DATA IN THIS EXERCISE:
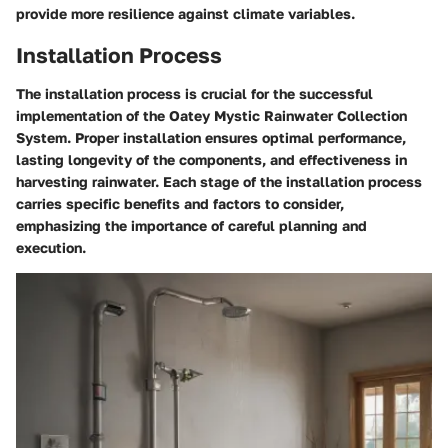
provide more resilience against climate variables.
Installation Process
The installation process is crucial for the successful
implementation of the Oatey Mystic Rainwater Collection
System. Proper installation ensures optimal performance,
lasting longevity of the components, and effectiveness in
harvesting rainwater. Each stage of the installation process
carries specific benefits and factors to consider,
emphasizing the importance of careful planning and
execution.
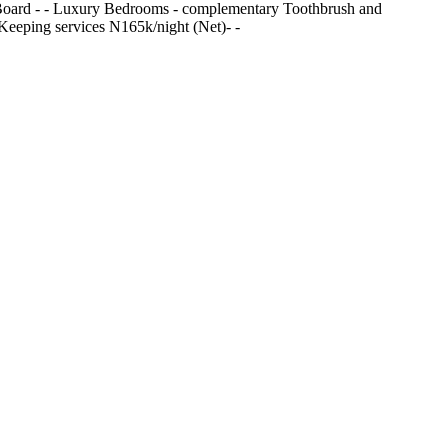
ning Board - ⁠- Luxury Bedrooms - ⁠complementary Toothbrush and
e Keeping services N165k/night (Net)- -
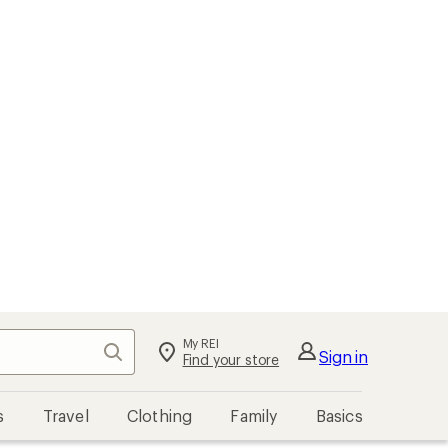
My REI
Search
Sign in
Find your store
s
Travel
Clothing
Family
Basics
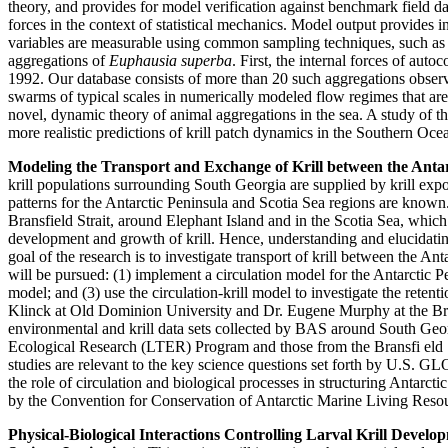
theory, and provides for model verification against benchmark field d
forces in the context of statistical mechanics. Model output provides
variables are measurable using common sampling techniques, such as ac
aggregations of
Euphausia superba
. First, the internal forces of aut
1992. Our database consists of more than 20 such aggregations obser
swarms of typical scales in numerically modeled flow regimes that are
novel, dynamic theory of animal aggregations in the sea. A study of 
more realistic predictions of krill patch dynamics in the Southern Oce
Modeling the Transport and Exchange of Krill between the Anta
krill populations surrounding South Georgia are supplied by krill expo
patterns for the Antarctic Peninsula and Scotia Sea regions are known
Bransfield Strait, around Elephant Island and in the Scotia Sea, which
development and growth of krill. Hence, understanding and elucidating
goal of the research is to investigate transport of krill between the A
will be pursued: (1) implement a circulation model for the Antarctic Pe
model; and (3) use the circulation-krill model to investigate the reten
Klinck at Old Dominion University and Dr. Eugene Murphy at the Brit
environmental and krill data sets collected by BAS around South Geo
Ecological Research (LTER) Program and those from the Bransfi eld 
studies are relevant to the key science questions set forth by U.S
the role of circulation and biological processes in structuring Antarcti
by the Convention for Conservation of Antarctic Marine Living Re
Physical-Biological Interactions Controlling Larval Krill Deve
* * *
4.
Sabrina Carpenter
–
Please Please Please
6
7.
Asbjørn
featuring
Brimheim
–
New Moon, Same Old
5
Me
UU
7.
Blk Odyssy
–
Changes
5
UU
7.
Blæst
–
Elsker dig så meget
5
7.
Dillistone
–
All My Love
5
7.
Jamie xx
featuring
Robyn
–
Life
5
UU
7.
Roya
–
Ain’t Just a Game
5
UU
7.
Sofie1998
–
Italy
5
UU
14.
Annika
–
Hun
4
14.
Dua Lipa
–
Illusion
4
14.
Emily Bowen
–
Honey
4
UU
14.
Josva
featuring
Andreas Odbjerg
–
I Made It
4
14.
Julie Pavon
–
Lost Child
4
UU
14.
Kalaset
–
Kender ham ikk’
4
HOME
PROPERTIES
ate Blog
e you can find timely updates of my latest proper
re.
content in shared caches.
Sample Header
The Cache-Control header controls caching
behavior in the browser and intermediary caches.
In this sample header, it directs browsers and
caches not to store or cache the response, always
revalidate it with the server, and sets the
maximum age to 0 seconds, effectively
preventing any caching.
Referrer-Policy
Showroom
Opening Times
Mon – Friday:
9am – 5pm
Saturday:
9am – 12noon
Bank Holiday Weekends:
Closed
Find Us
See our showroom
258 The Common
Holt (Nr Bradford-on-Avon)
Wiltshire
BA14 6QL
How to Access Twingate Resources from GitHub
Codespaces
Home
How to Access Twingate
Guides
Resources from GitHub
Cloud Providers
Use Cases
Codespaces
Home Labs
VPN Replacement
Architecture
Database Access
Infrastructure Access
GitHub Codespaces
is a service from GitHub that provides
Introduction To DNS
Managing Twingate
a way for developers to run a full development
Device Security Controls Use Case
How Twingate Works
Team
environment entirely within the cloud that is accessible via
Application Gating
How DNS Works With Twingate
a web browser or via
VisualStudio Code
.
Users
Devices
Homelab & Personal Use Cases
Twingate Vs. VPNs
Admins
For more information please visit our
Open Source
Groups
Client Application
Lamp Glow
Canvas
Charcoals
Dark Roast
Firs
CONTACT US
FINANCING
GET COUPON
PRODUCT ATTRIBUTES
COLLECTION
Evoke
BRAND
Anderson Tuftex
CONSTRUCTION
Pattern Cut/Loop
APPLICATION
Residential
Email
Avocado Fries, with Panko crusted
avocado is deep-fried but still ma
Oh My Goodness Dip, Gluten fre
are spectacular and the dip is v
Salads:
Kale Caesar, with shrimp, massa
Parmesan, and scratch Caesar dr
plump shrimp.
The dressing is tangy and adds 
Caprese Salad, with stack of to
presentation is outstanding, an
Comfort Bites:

WHAT IS REQUIRED: Going by the data above, give back only the lines from the one containing "provide more resilience" through the one containing "1992. Our database", exactly as they stand, both ends included and no images.

OUTPUT OF THE EXERCISE:
provide more resilience against climate variables.
Installation Process
The installation process is crucial for the successful
implementation of the Oatey Mystic Rainwater Collection
System. Proper installation ensures optimal performance,
lasting longevity of the components, and effectiveness in
harvesting rainwater. Each stage of the installation process
carries specific benefits and factors to consider,
emphasizing the importance of careful planning and
execution.
ning Board - ⁠- Luxury Bedrooms - ⁠complementary Toothbrush and
e Keeping services N165k/night (Net)- -
My REI
Search
Sign in
Find your store
s
Travel
Clothing
Family
Basics
theory, and provides for model verification against benchmark field d
forces in the context of statistical mechanics. Model output provides
variables are measurable using common sampling techniques, such as ac
aggregations of
Euphausia superba
. First, the internal forces of aut
1992. Our database consists of more than 20 such aggregations obser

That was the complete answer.